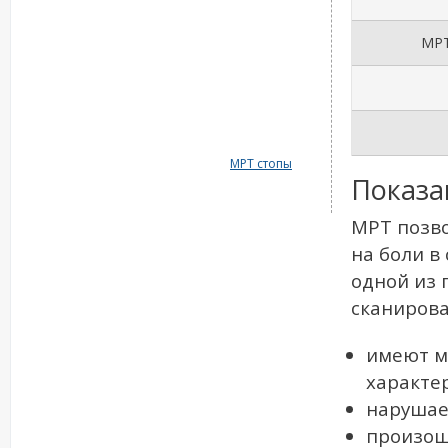
МРТ
МРТ стопы
Показа
МРТ позво
на боли в
одной из 
сканирова
имеют м
характе
нарушает
произош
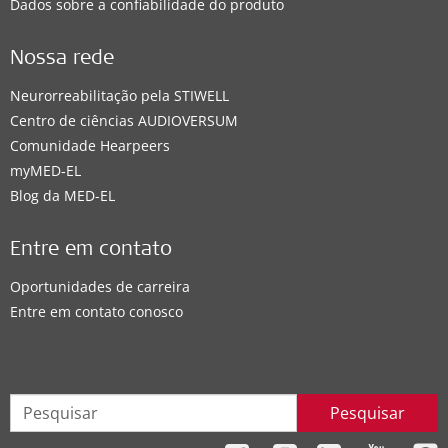
Dados sobre a confiabilidade do produto
Nossa rede
Neurorreabilitação pela STIWELL
Centro de ciências AUDIOVERSUM
Comunidade Hearpeers
myMED‑EL
Blog da MED-EL
Entre em contato
Oportunidades de carreira
Entre em contato conosco
Pesquisar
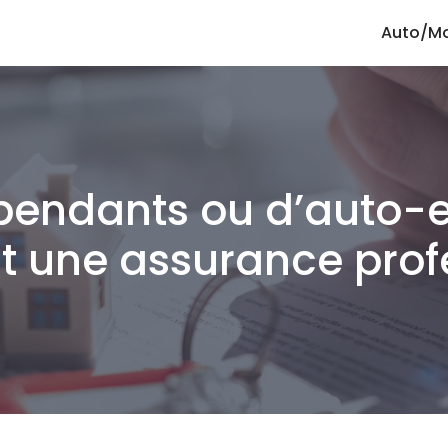
Auto/M
épendants ou d’auto-e
t une assurance prof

-----

Transcribe all of the lines above exactly as given. The pictures stay out.

МРТ
МРТ стопы
Показа
МРТ позво
на боли в
одной из 
сканирова
имеют м
характе
нарушает
произош
Dados sobre a confiabilidade do produto
Nossa rede
Neurorreabilitação pela STIWELL
Centro de ciências AUDIOVERSUM
Comunidade Hearpeers
myMED‑EL
Blog da MED-EL
Entre em contato
Oportunidades de carreira
Entre em contato conosco
Pesquisar
Auto/M
épendants ou d’auto-e
t une assurance prof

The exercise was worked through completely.